Money plays a pivotal role in the success of a venture. Start-ups begin with a bang as they have the support of the seed capital but often fizzle out without making any noise. Most small entities get entangled in a financially distressing situation, which is challenging to reverse and leads to failure.

Since entrepreneurs are so focused on business development, they forget to pay attention to financial management. However, making money-related mistakes is the biggest blow to the organization since it leaves it with a shortage of cash. As the debts keep rising and income keeps declining, the gap becomes impossible to fill.

Therefore, new entrepreneurs need to know about the common financial mistakes to avoid them. In addition, they must hire a professional bookkeeper in Melbourne to stay on track and make the right financial decisions. 

1. Ignoring Financial and Tax Planning

The first step to achieving financial success is creating a solid financial plan. Usually, it is part of the business plan and is prepared when the business idea is taking shape. The plan includes the organisation’s short-term and long-term financial goals for the next few years.

It covers the budget for the next quarter and year based on the sales and expense estimates made by the bookkeeper. The financial plan encompasses allocating funds to each department for effective operations. Besides budgeting and forecasting the revenue, entrepreneurs must also plan for the tax season.

They have to comply with the tax regulations and set aside funds to pay income, payroll, capital gains, and goods and services taxes. The bookkeeper helps identify the applicable taxes based on the business’s structure and type and claims deductions to reduce the tax bill.    

2. Neglecting Cash Flow Management

Cash flow management is a part of basic bookkeeping that entrepreneurs should not overlook. It involves tracking the cash coming into and out of the business. Besides monitoring the inflow and outflow, it also requires ensuring the business has sufficient funds to pay its bills on time. 

So, the expenses must be reduced when the business is expected to generate low sales due to inflation or any other condition. Also, the entrepreneur must find ways of increasing income through profit-making strategies like offering discounts to customers or starting e-commerce to reach a wider customer base. Experienced Bookkeepers Melbourne help manage cash flow by getting early payments from suppliers and negotiating lower prices for stock. 

3. Spending Too Much Initially

When new entrepreneurs start, they tend to go overboard with the expenses. They want to lease a big plush office in the CBD, acquire all the latest equipment and hire employees with high remuneration packages. They go on a spending spree to establish themselves in the marketplace filled with similar businesses.
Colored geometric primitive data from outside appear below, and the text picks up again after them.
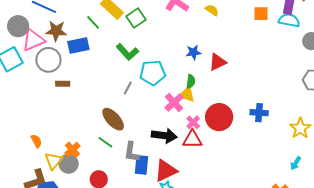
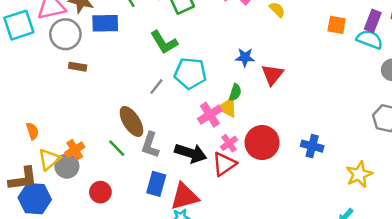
red triangle: (218, 62) -> (272, 75), turned -36
red triangle: (192, 139) -> (224, 164), turned -45
gray L-shape: (131, 152) -> (150, 145), moved

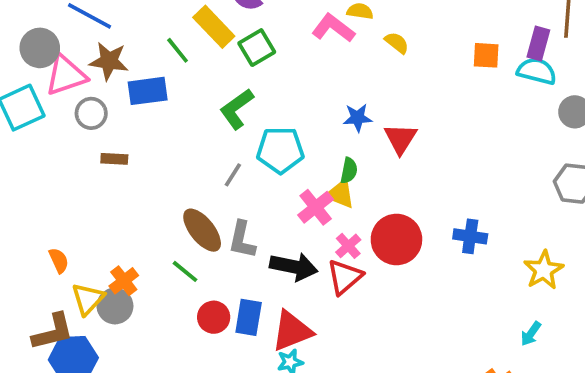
gray circle: (65, 34) -> (91, 113), size x0.7
green L-shape: (164, 42) -> (237, 109), turned 92
gray L-shape: (150, 145) -> (242, 240), moved
red circle: (100, 192) -> (214, 317), moved

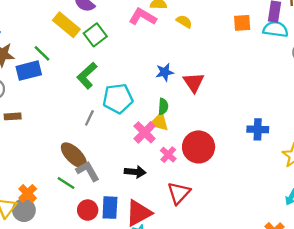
green line: (178, 50) -> (42, 53), moved
blue cross: (470, 236) -> (258, 129), moved
gray L-shape: (242, 240) -> (88, 171), moved, turned 145
black arrow: (294, 267) -> (135, 172), size x0.7
red triangle: (345, 277) -> (179, 193), moved

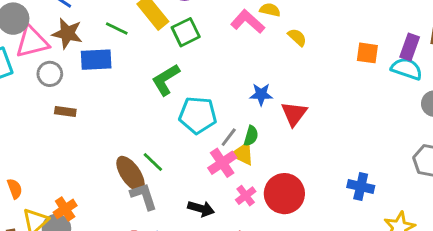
green line: (42, 53) -> (117, 29), moved, turned -30
gray line: (89, 118) -> (229, 137), moved
green line: (66, 183) -> (153, 162), moved

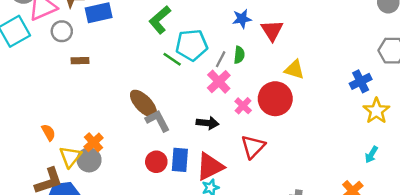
yellow triangle: (243, 154) -> (294, 70), moved
green line: (153, 162) -> (172, 59), moved
blue cross: (361, 186) -> (361, 81), moved, turned -30

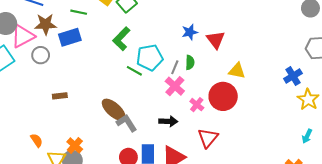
brown rectangle: (80, 61) -> (60, 96), moved

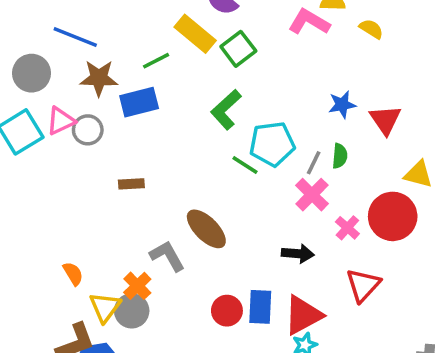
green line: (79, 12) -> (156, 61), turned -42
pink triangle: (23, 36) -> (61, 121), moved, size x0.7
brown rectangle: (60, 96) -> (131, 184), moved
gray L-shape: (127, 123) -> (167, 256), moved

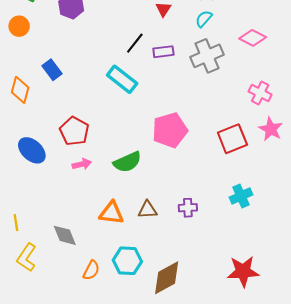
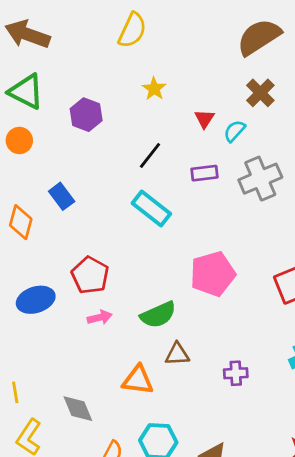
cyan semicircle: (204, 19) -> (234, 131), moved
black line: (135, 43) -> (150, 155), moved
blue ellipse: (32, 150) -> (36, 300), turned -60
brown triangle: (148, 210) -> (177, 354), moved

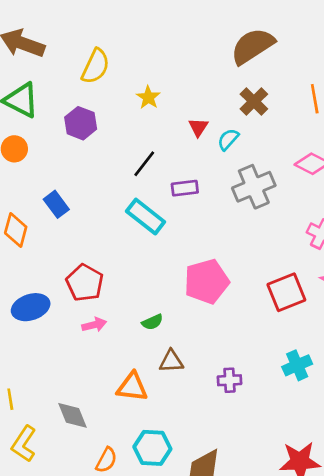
yellow semicircle: (132, 30) -> (96, 66), moved
purple rectangle: (204, 173) -> (185, 188), moved
green semicircle: (158, 315) -> (152, 322), size x0.6

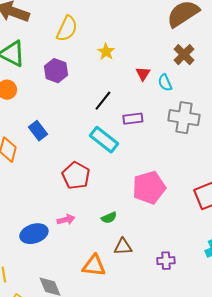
cyan semicircle: (228, 139) -> (165, 83), turned -66
gray cross: (254, 187) -> (184, 118), turned 32
red pentagon: (85, 283) -> (76, 176), moved
blue ellipse: (31, 307) -> (34, 234), moved

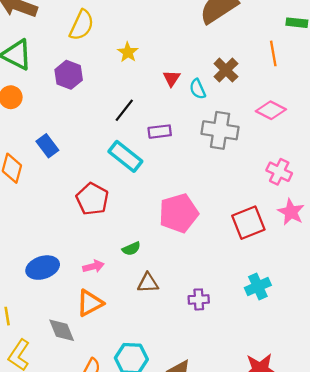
brown cross: (184, 55) -> (226, 70), moved
pink arrow: (66, 220) -> (93, 266), moved
orange triangle: (94, 266) -> (90, 303), moved, turned -35

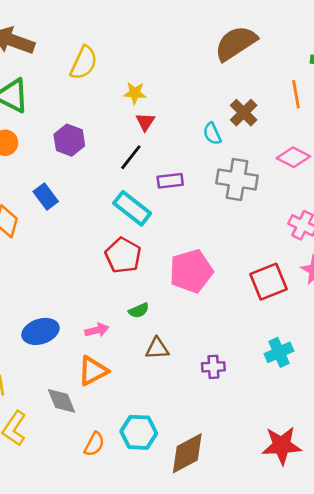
yellow star: (128, 52) -> (135, 93), turned -30
purple hexagon: (69, 75) -> (69, 140), moved
red triangle: (172, 78) -> (145, 122), moved
red pentagon: (92, 199) -> (123, 255), moved

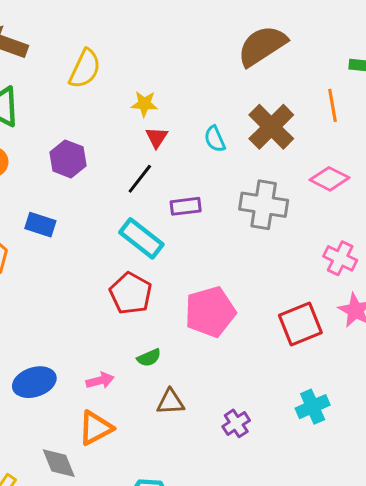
brown cross: (244, 113) -> (271, 127), size x1.4
cyan semicircle: (212, 134) -> (215, 139), moved
blue rectangle: (46, 196) -> (40, 225), turned -35
purple cross: (213, 367) -> (236, 423), turned -30

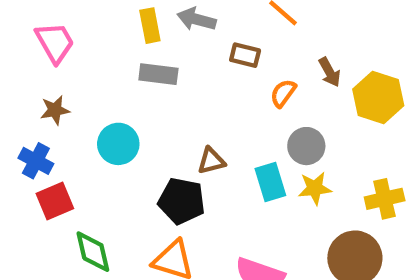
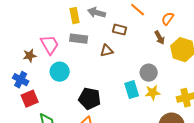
pink trapezoid: (55, 42) -> (50, 45), moved
orange semicircle: (283, 93) -> (168, 19), moved
brown triangle: (211, 161) -> (107, 51), moved

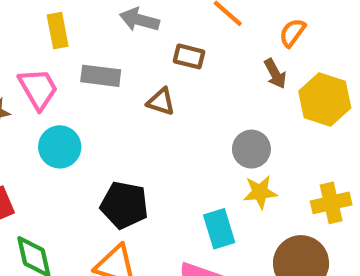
yellow rectangle: (75, 16) -> (58, 31), moved
brown triangle: (107, 51) -> (161, 102), turned 32
cyan rectangle: (132, 90) -> (219, 229), moved

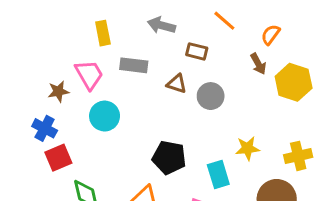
gray circle: (251, 149) -> (211, 96), moved
black pentagon: (124, 205) -> (169, 158), moved

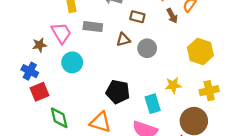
brown arrow: (258, 64) -> (172, 16), moved
yellow hexagon: (294, 82) -> (200, 52), moved
brown triangle: (177, 84) -> (123, 40), turned -32

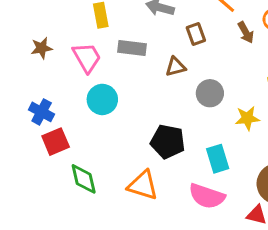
brown rectangle: (137, 17) -> (196, 34), turned 56
brown star: (40, 45) -> (42, 48), moved
gray circle: (147, 48) -> (210, 93), moved
yellow star: (173, 85) -> (247, 118), moved

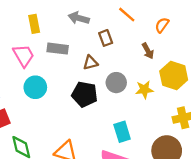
brown arrow: (246, 32) -> (148, 51), moved
yellow star: (247, 118) -> (144, 90), moved
black pentagon: (168, 142) -> (85, 94), moved

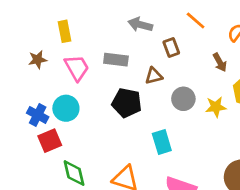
yellow rectangle: (34, 24) -> (65, 31), moved
cyan circle: (35, 87) -> (66, 108), moved
black pentagon: (85, 94) -> (127, 103), moved
cyan rectangle: (122, 132) -> (162, 142), moved

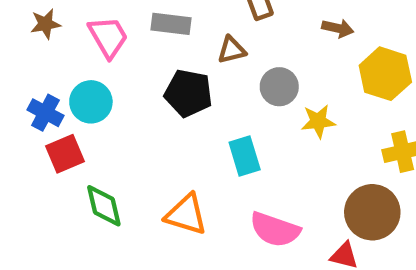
brown arrow: (220, 62) -> (338, 28), turned -48
yellow star: (216, 107) -> (318, 121), moved

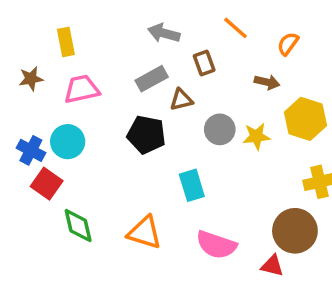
gray rectangle: (171, 24) -> (152, 79), moved, turned -36
pink trapezoid: (108, 37) -> (82, 89), turned -72
yellow star: (318, 121) -> (256, 136), moved
red square: (65, 154) -> (47, 184), turned -32

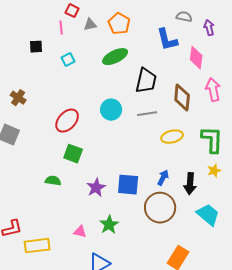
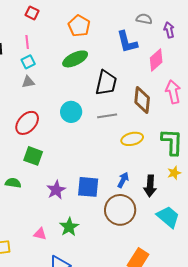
gray triangle: (90, 25) -> (28, 82), moved
pink line: (61, 28) -> (27, 42), moved
pink diamond: (196, 58) -> (156, 60), turned 40

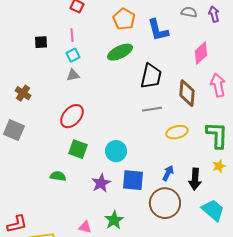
purple arrow: (169, 30) -> (214, 14), moved
blue L-shape: (127, 42) -> (158, 30), moved
cyan circle: (71, 112) -> (116, 151), moved

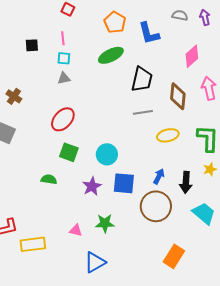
cyan square: (73, 55) -> (64, 58), turned 32
green star: (114, 220) -> (105, 223), turned 30

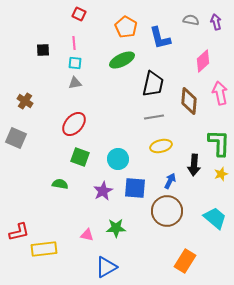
yellow ellipse: (168, 135) -> (161, 146), moved
black arrow: (186, 182) -> (194, 165), moved

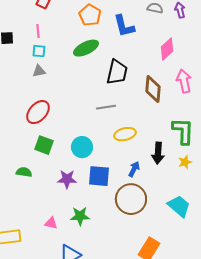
gray line: (154, 117) -> (106, 107), moved
purple star: (103, 191) -> (67, 179), turned 30

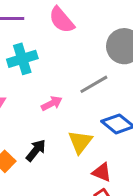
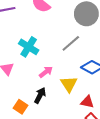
cyan cross: (22, 59) -> (29, 47), moved, turned -30
pink arrow: (52, 103) -> (46, 72), moved

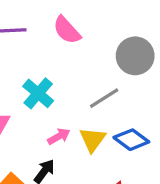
yellow triangle: (69, 84) -> (93, 140), moved

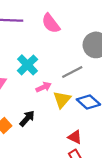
pink arrow: (59, 136) -> (44, 87), moved

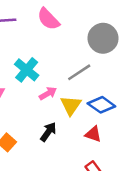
black arrow: (27, 118) -> (48, 132), moved
red triangle: (75, 137) -> (93, 134), moved

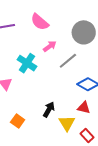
pink arrow: (48, 93) -> (50, 46), moved
yellow triangle: (71, 105) -> (67, 123), moved

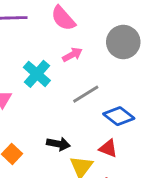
gray line: (68, 61) -> (86, 94), moved
black arrow: (49, 109) -> (58, 144), turned 63

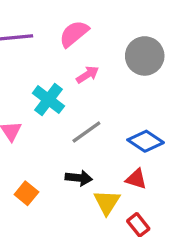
pink semicircle: (63, 18) -> (74, 34), turned 96
gray line: (86, 94) -> (86, 132), moved

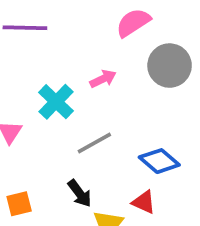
pink semicircle: (74, 34) -> (133, 23), moved
black arrow: (79, 178) -> (80, 193), turned 40
orange square: (26, 193) -> (19, 204), turned 30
It can help in generating a buzz among potential customers and workers but it does not help the business financially. The introduction stage of the business lifecycle is an expensive phase that drains most of the funds because of the cost of fit-out, marketing, branding, recruitment, equipment, logistics, etc.

However, effective bookkeeping can help eliminate unnecessary costs through sound investment. Start-ups must look for affordable offices and passionate workers with low demands. They must lease equipment instead of buying and maintaining optimum working capital until they hit break even.    

4. Avoiding Saving for Emergency

Unexpected events can take the entrepreneur by surprise and affect the bottom line. However, it can withstand any storm if the business has a decent emergency fund to finance its operations during the low sales period. It showcases the importance of emergency funds, but most new entrepreneurs forget about it. 

They must have savings and keep adding an amount monthly to it without making withdrawals. The fund should only be used in case of an unforeseen situation. It must have an adequate amount to fund up to three to six months of operations without income. In addition, Melbourne bookkeepers suggest getting business insurance to get coverage in case of various disasters and accidents. 

5. Not Dividing Personal and Business Capital

Many start-up founders avoid hiring an expert bookkeeper in Melbourne because it seems expensive. However, when they lose money because of this mistake, they understand the value of effective bookkeeping.

Every professional separates the personal and business capital of the entrepreneur for accurate financial records and tax planning. They open a business bank account and ask the entrepreneur to use a separate business credit card. 

It ensures the owner does not lose his funds while growing the business. Also, it helps maintain accurate financial records per the accepted accounting standards and legal obligations.

It allows the business owner to claim business tax deductions by showcasing proof of expenses. It helps in monitoring the flow of cash correctly and making informed decisions.    

Wrapping Up

Whether you are a seasoned entrepreneur or have just launched your business, you must be aware of the financial mistakes that can take you down the road of bankruptcy. Steer clear of these errors and create a stable entity with sufficient working capital and savings.